Of course, the bit I'd been looking forward to was seeing if the Speedmaster could come up with the goods in the twisties, especially given the more relaxed fork rake and trail. While the twisties we found around Mount Palomar were not quite as gnarly as the roads we covered around Madrid on the Bobber, they were still more than technical enough for an assessment. It should not surprise you that the Speedmaster did a great job, even if it weighs slightly more than the Bobber at 540 lbs dry. Hero blobs were swiftly scraped away on the asphalt, and the wider front tire doesn't seem to have affected turn-in ability whatsoever. Compared to Harley-Davidson's Fat Bob with its similarly fat front tire, there's no hesitancy at all as you nudge the bars to get the Speedmaster pointed in the right direction.
I was blown away by how well the Bobber handled, and it appears the Speedmaster has inherited all of its ability.
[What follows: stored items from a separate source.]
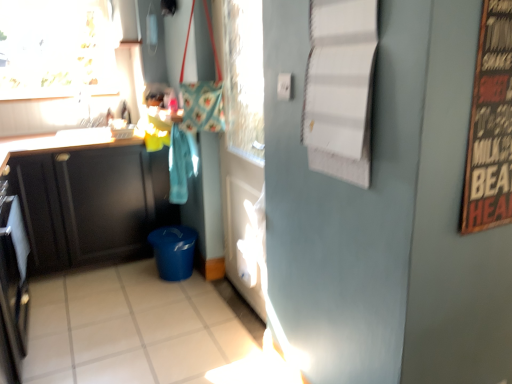 You are a GUI agent. You are given a task and a screenshot of the screen. Output one action in this format:
    pyautogui.click(x=<x>, y=<y>)
    Task: Click on the free space to the back side of black stainless steel oven at left
    The image size is (512, 384).
    Given the screenshot: What is the action you would take?
    pyautogui.click(x=70, y=298) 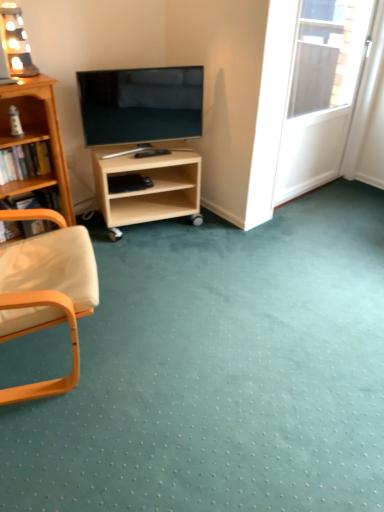 Where is `vacant space in between wooden armchair at left and white glossy screen door at upper right`? The height and width of the screenshot is (512, 384). vacant space in between wooden armchair at left and white glossy screen door at upper right is located at coordinates (196, 266).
Second and third gear are the gears of choice in the twisties, with the engine anywhere between 4,000 and 6,000 RPM enabling swift progress between sharp corners. At these elevated RPMs you can definitely feel the two 270 degree offset pistons dancing up and down. Spend long enough in these gears while riding enthusiastically and some slight numbness will work its way into your hands through the handlebars. I don't think many Speedmaster riders will be doing quite what we were though – the kind of aggressive riding that ends up with not only pegs being ground away but the exhausts too. Oops!
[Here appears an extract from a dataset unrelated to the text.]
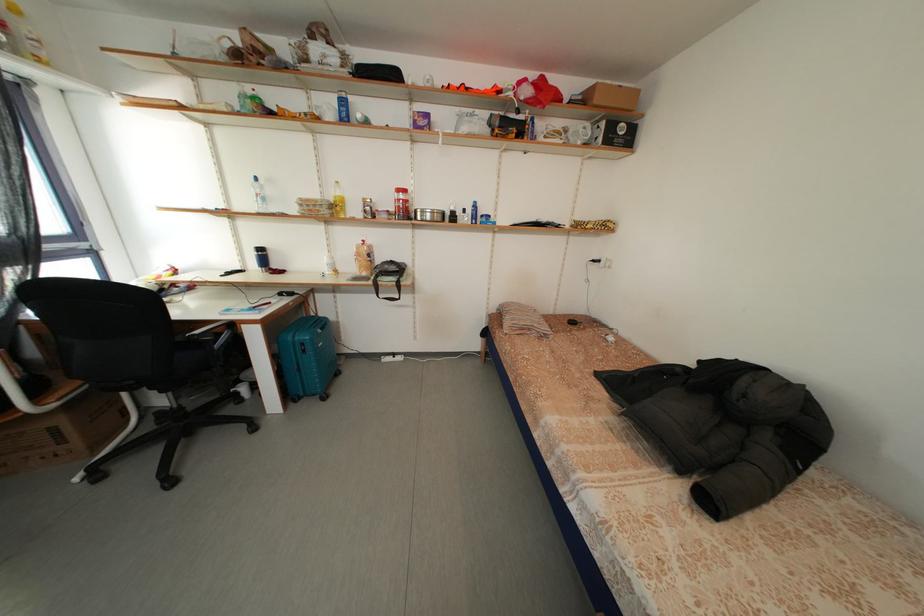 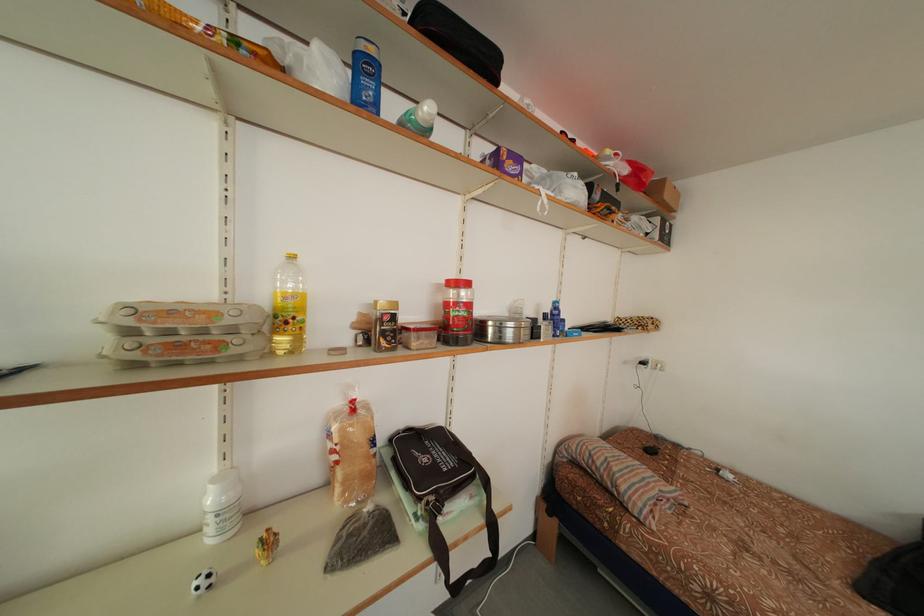 Where in the second image is the point corresponding to (x=344, y=207) from the first image?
On our 150-mile ride, the fuel warning light illuminated at the 100 mile mark and the onboard computer indicated I had a further 35 miles of range left at an average of 59.5MPG so far. Therefore, using the power of math, I'd happily say that Triumph's stated 174-mile range seems rather optimistic. 150 miles is more realistic for highway use, and 130 miles for combined use. The only slight disappointment I could volunteer is the same snatchy fueling low down in the revs. Roundabouts and slow speed maneuvers require you to cover the clutch to smooth out the on/off fueling, but in the scheme of things it's not a deal breaker.
Is this new Speedmaster a worthy replacement for the outgoing model? Definitely. Take an already very good bike – both technically and visually – make it a bit comfier, give it the ability to carry a pillion, brake harder, and travel further and you've got yet another winning formula from the boys and girls in Hinckley, England. The price isn't too unreasonable either, starting at $13,150 for the Jet Black model – $1,250 more than the standard Bobber – rising to $13,400 for the Cranberry Red, and finally $13,650 for Fusion White. It'll be in showrooms by early March, and you've got 10,000 miles from there to your first service.
Overall, the Bobber just grew up a little. If you were considering a Bobber but were put off by its characteristics, or none of the competition float your boat, then perhaps the Speedmaster is the bike for you.